We describe below a series of extensions to the IP protocol suite
which allows for progressively more sophisticated active networks applications.
For each of the four extensions below, list the security threats
that might arise for that extension and how they could be addressed.
The purpose of this question is to study issues that are inherent
in the functionality; you may ignore the risk of implementation bugs such as
buffer overruns.
- In the simplest variant, we'd extend the IP packet format to allow
an optional extra header which contains some mobile code to run at each
router. The mobile code is specified in
the BPF
(Berkeley Packet Filter) bytecode language.
Each router which receives such a packet first verifies
that the bytecode contains no backwards jumps, and then interprets the
bytecode. The only memory locations the bytecodes are allowed to read
are (1) the packet itself, and (2) a global list of interfaces available
at the router. (Each interface in the list is annotated with a little bit
of relevant information that can be read by the handler, such as the IP
address of the next hop along that interface.
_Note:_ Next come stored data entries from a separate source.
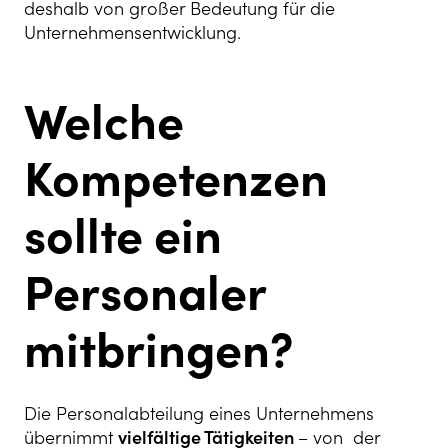
deshalb von großer Bedeutung für die
Unternehmensentwicklung.
Welche
Kompetenzen
sollte ein
Personaler
mitbringen?
Die Personalabteilung eines Unternehmens
übernimmt
vielfältige Tätigkeiten
– von der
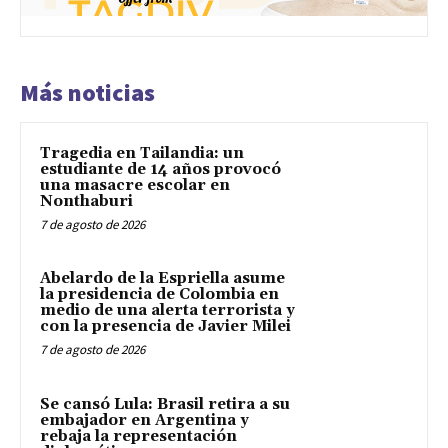
Más noticias
Tragedia en Tailandia: un
estudiante de 14 años provocó
una masacre escolar en
Nonthaburi
7 de agosto de 2026
Abelardo de la Espriella asume
la presidencia de Colombia en
medio de una alerta terrorista y
con la presencia de Javier Milei
7 de agosto de 2026
Se cansó Lula: Brasil retira a su
embajador en Argentina y
rebaja la representación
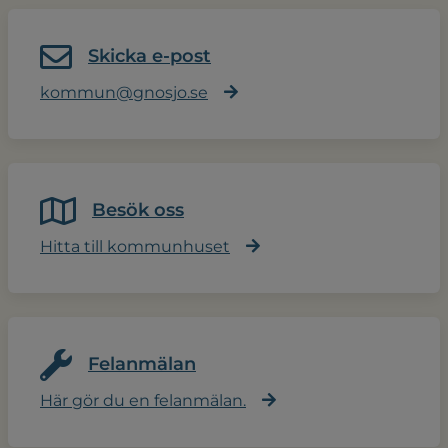
Skicka e-post
kommun@gnosjo.se
Besök oss
Hitta till kommunhuset
Felanmälan
Här gör du en felanmälan.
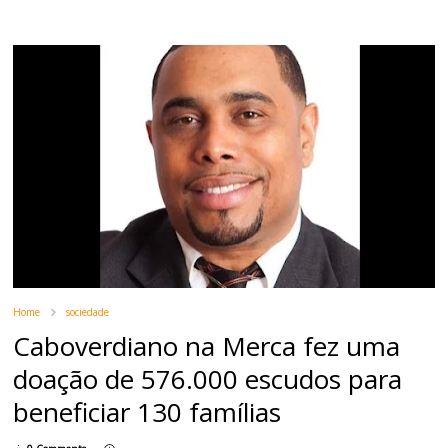
Home
sociedade
Caboverdiano na Merca fez uma
doação de 576.000 escudos para
beneficiar 130 famílias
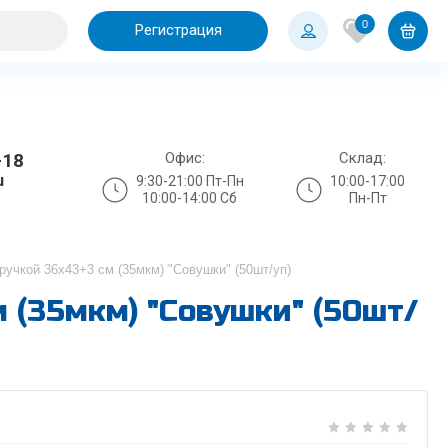
0
Регистрация
Офис:
Склад:
-18
u
9:30-21:00 Пт-Пн
10:00-17:00
10:00-14:00 Сб
Пн-Пт
ручкой 36х43+3 см (35мкм) "Совушки" (50шт/уп)
 (35мкм) "Совушки" (50шт/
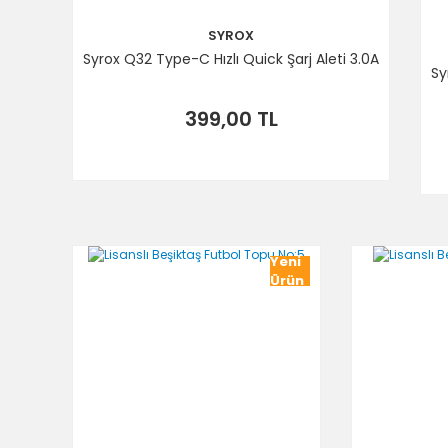
SYROX
Syrox Q32 Type-C Hızlı Quick Şarj Aleti 3.0A
Sy
399,00 TL
Yeni
Ürün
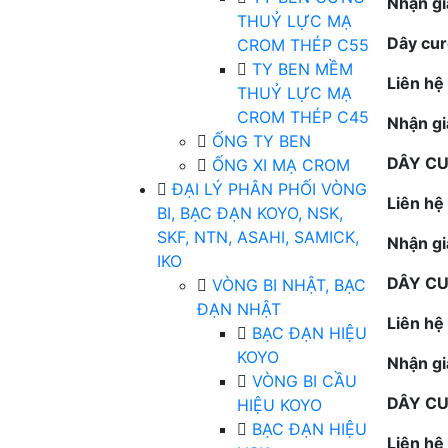
Nhận gi
THUỶ LỰC MẠ
Dây cur
CROM THÉP C55
TY BEN MỀM
Liên hệ
THUỶ LỰC MẠ
CROM THÉP C45
Nhận gi
ỐNG TY BEN
DÂY CU
ỐNG XI MẠ CROM
ĐẠI LÝ PHÂN PHỐI VÒNG
Liên hệ
BI, BẠC ĐẠN KOYO, NSK,
SKF, NTN, ASAHI, SAMICK,
Nhận gi
IKO
DÂY CU
VÒNG BI NHẬT, BẠC
ĐẠN NHẬT
Liên hệ
BẠC ĐẠN HIỆU
KOYO
Nhận gi
VÒNG BI CẦU
DÂY CU
HIỆU KOYO
BẠC ĐẠN HIỆU
Liên hệ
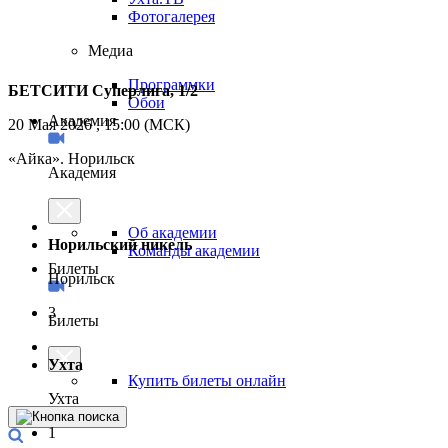
Фотогалерея
Медиа
Программки
БЕТСИТИ Суперлига, 1/2
Обои
Академия
20 Мая 2026 , 15:00 (МСК)
«Айка». Норильск
Академия
Об академии
Норильский никель
Команды академии
Билеты
Норильск
3
Билеты
Ухта
Купить билеты онлайн
Ухта
1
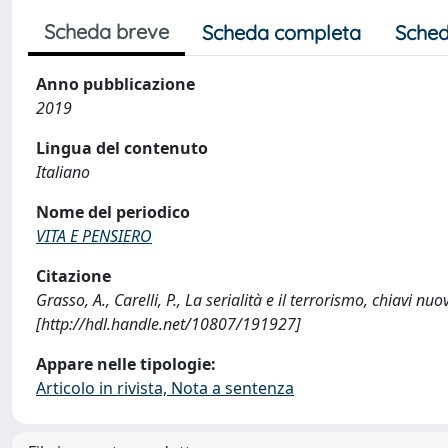
Scheda breve
Scheda completa
Sched
Anno pubblicazione
2019
Lingua del contenuto
Italiano
Nome del periodico
VITA E PENSIERO
Citazione
Grasso, A., Carelli, P., La serialità e il terrorismo, chiavi
[http://hdl.handle.net/10807/191927]
Appare nelle tipologie:
Articolo in rivista, Nota a sentenza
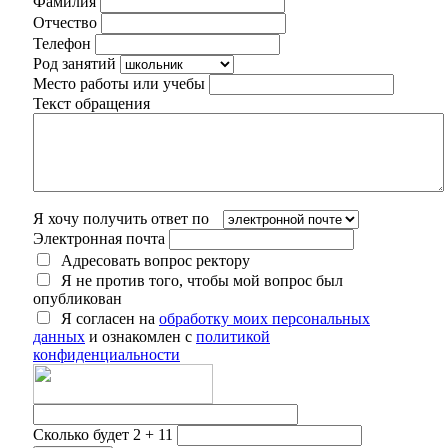
Фамилия
Отчество
Телефон
Род занятий
Место работы или учебы
Текст обращения
Я хочу получить ответ по
Электронная почта
Адресовать вопрос ректору
Я не против того, чтобы мой вопрос был
опубликован
Я согласен на
обработку моих персональных
данных
и ознакомлен с
политикой
конфиденциальности
Сколько будет 2 + 11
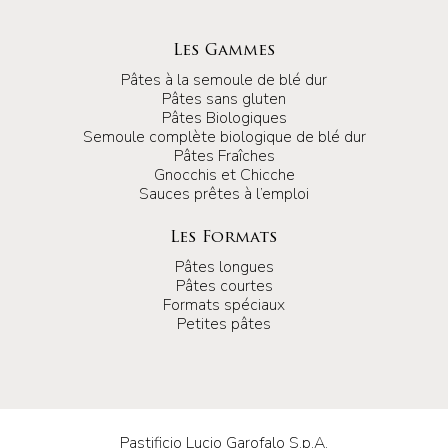
Les Gammes
Pâtes à la semoule de blé dur
Pâtes sans gluten
Pâtes Biologiques
Semoule complète biologique de blé dur
Pâtes Fraîches
Gnocchis et Chicche
Sauces prêtes à l’emploi
Les Formats
Pâtes longues
Pâtes courtes
Formats spéciaux
Petites pâtes
Pastificio Lucio Garofalo S.p.A.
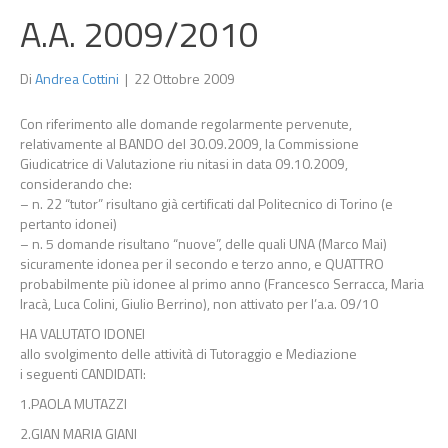
A.A. 2009/2010
Di
Andrea Cottini
|
22 Ottobre 2009
Con riferimento alle domande regolarmente pervenute,
relativamente al BANDO del 30.09.2009, la Commissione
Giudicatrice di Valutazione riu nitasi in data 09.10.2009,
considerando che:
– n. 22 “tutor” risultano già certificati dal Politecnico di Torino (e
pertanto idonei)
– n. 5 domande risultano “nuove”, delle quali UNA (Marco Mai)
sicuramente idonea per il secondo e terzo anno, e QUATTRO
probabilmente più idonee al primo anno (Francesco Serracca, Maria
Iracà, Luca Colini, Giulio Berrino), non attivato per l’a.a. 09/10
HA VALUTATO IDONEI
allo svolgimento delle attività di Tutoraggio e Mediazione
i seguenti CANDIDATI:
1.PAOLA MUTAZZI
2.GIAN MARIA GIANI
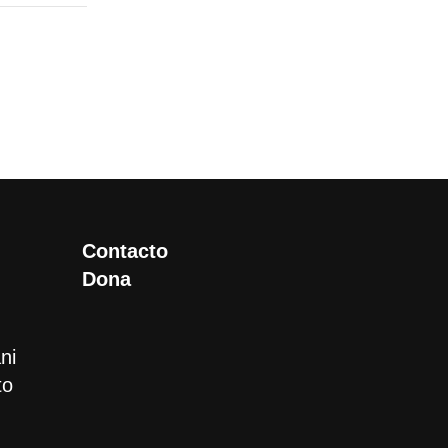
Contacto
Dona
ni
to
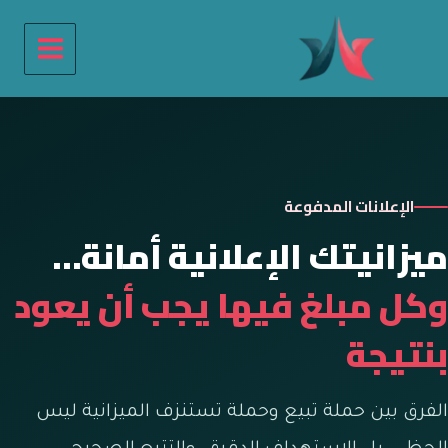
خطي
لى
لمحتوى
الإعلانات المدفوعة
ميزانيتك الإعلانية أمانة…
وكل مبلغ فيها يجب أن يعود
بنتيجة
الفرق بين حملة تبيع وحملة تستنزف الميزانية ليس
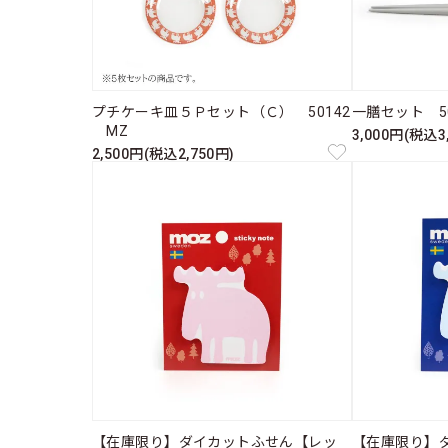
プチケーキ皿５Ｐセット（Ｃ） 50142
一膳セット 50
MZ
3,000円(税込3
2,500円(税込2,750円)
【在庫限り】ダイカットふせん【レッ
【在庫限り】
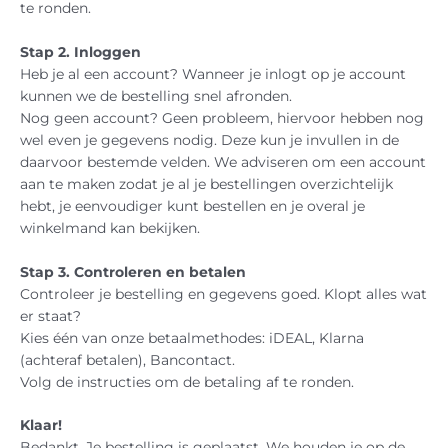
te ronden.
Stap 2. Inloggen
Heb je al een account? Wanneer je inlogt op je account
kunnen we de bestelling snel afronden.
Nog geen account? Geen probleem, hiervoor hebben nog
wel even je gegevens nodig. Deze kun je invullen in de
daarvoor bestemde velden. We adviseren om een account
aan te maken zodat je al je bestellingen overzichtelijk
hebt, je eenvoudiger kunt bestellen en je overal je
winkelmand kan bekijken.
Stap 3. Controleren en betalen
Controleer je bestelling en gegevens goed. Klopt alles wat
er staat?
Kies één van onze betaalmethodes: iDEAL, Klarna
(achteraf betalen), Bancontact.
Volg de instructies om de betaling af te ronden.
Klaar!
Bedankt. Je bestelling is geplaatst. We houden je op de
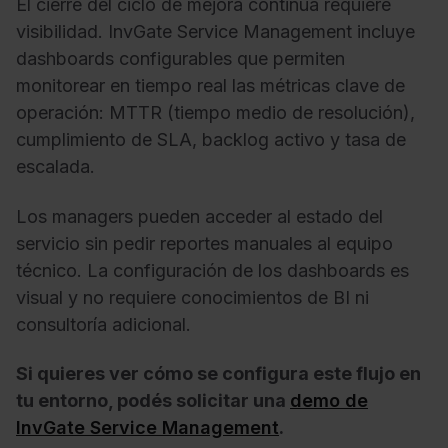
El cierre del ciclo de mejora continua requiere
visibilidad. InvGate Service Management incluye
dashboards configurables que permiten
monitorear en tiempo real las métricas clave de
operación: MTTR (tiempo medio de resolución),
cumplimiento de SLA, backlog activo y tasa de
escalada.
Los managers pueden acceder al estado del
servicio sin pedir reportes manuales al equipo
técnico. La configuración de los dashboards es
visual y no requiere conocimientos de BI ni
consultoría adicional.
Si quieres ver cómo se configura este flujo en
tu entorno, podés solicitar una
demo de
InvGate Service Management
.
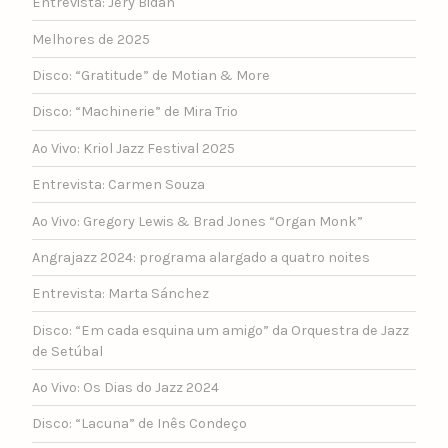
Entrevista: Jery Bidan
Melhores de 2025
Disco: “Gratitude” de Motian & More
Disco: “Machinerie” de Mira Trio
Ao Vivo: Kriol Jazz Festival 2025
Entrevista: Carmen Souza
Ao Vivo: Gregory Lewis & Brad Jones “Organ Monk”
Angrajazz 2024: programa alargado a quatro noites
Entrevista: Marta Sánchez
Disco: “Em cada esquina um amigo” da Orquestra de Jazz
de Setúbal
Ao Vivo: Os Dias do Jazz 2024
Disco: “Lacuna” de Inês Condeço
No writes to memory are allowed.)
There are no function calls, computed gotos, exceptions, or other forms
of indirect control flow.
Just before exiting,
the bytecode should store the name of the desired outbound interface
in a fixed register, and the router will forward the packet out via that
interface on towards its destination.
- One obvious performance issue with the previous scheme is that
it requires an overhead of potentially hundreds of bytes of code
in every packet.
So we introduce the notion of "flows" to amortize the cost of specifying
the mobile code.
Each packet is associated with a flow.
In TCP, the flow ID might be the (src host, dst host, src port, dst port)
tuple. For other protocols, we might simply extend the packet format to allow
for a 32-bit flow ID.
We add a "set handler" IP option which allows endpoints to specify
a single chunk of mobile code which will be run at the router
every time a packet is received on the same flow.
Thus one endpoint can send a packet with the "set handler" IP option
and containing a lengthy chunk of mobile code; that mobile code will
then be applied to all subsequent packets on that flow, and does not need
to be sent again.
This allows us to specify a chunk of mobile code once; then all
subsequent packets in the flow
will inherit the same code without incurring any bandwidth overhead.
- It occurs to us that we might like to allow the mobile code to make routing
policy decisions based on the payload of the packets, or even to compress
packets for us on the fly when bandwidth is scarce.
Since this might require scanning the entire packet and possibly
interpreting higher-level protocols, we will need to be able to write
loops in bytecode.
Therefore, we eliminate the restriction on backwards jumps, and allow
arbitrary control flow in the bytecode.
To implement compression, the handler will need to be able to modify
the contents of the packet.
Therefore, we also relax our security policy so that handlers are allowed
both read and write access to the packet itself. If the handler
modifies the packet during execution, the router will forward the
modified packet instead of the original contents.
Also, we allow handlers to maintain state across packet reception events.
Thus, when a new flow is created, we set aside a chunk of memory for
use by that flow's handler; the handler is allowed read and write
access only its own chunk of memory.
- An astute reader points out that decompression may increase the
size of a packet. If this exceeds the network's MTU, our decompression
handler may need to send multiple packets.
Therefore, we extend the scheme so that
handlers can construct whole IP packets in their own memory
space and invoke a special operation to send that packet over the wire.
Clarification (added 11/15): Don't forget: In each part,
you should list security threats, and also propose a way that
those threats could be addressed (e.g., propose a fix).